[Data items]

■ ■ ■ ■ ■ ■ ■

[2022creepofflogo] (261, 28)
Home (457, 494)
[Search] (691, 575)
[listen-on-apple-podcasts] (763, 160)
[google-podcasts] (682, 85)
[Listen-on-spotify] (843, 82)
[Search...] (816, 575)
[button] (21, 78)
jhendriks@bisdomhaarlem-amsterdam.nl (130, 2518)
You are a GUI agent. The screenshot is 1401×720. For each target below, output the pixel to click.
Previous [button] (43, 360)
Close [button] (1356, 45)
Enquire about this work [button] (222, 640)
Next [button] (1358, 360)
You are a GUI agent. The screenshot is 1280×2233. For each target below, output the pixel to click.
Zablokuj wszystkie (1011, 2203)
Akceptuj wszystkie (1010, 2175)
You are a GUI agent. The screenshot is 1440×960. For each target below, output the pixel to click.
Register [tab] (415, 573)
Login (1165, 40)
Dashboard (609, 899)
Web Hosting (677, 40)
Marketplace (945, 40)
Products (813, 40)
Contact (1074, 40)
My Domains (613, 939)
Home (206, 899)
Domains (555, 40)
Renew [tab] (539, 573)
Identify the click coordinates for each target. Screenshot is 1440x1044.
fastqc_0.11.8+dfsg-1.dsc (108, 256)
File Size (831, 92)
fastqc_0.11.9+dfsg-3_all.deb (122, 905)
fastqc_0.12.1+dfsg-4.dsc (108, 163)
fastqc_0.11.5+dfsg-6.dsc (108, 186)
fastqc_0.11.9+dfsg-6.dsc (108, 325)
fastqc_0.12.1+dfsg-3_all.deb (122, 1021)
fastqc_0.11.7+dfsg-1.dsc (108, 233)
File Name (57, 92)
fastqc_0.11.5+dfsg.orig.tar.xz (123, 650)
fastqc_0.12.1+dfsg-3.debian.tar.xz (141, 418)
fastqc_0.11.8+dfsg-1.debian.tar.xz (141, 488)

■ ■ ■ ■ ■ ■ ■

▶ **Your goal**: If a line comes after the one containing "Identify the click", leave it out; set down every line of the data before it, and that line itself, exactly.

▶ **Your solution**:
[2022creepofflogo] (261, 28)
Home (457, 494)
[Search] (691, 575)
[listen-on-apple-podcasts] (763, 160)
[google-podcasts] (682, 85)
[Listen-on-spotify] (843, 82)
[Search...] (816, 575)
[button] (21, 78)
jhendriks@bisdomhaarlem-amsterdam.nl (130, 2518)
You are a GUI agent. The screenshot is 1401×720. For each target below, output the pixel to click.
Previous [button] (43, 360)
Close [button] (1356, 45)
Enquire about this work [button] (222, 640)
Next [button] (1358, 360)
You are a GUI agent. The screenshot is 1280×2233. For each target below, output the pixel to click.
Zablokuj wszystkie (1011, 2203)
Akceptuj wszystkie (1010, 2175)
You are a GUI agent. The screenshot is 1440×960. For each target below, output the pixel to click.
Register [tab] (415, 573)
Login (1165, 40)
Dashboard (609, 899)
Web Hosting (677, 40)
Marketplace (945, 40)
Products (813, 40)
Contact (1074, 40)
My Domains (613, 939)
Home (206, 899)
Domains (555, 40)
Renew [tab] (539, 573)
Identify the click coordinates for each target. Screenshot is 1440x1044.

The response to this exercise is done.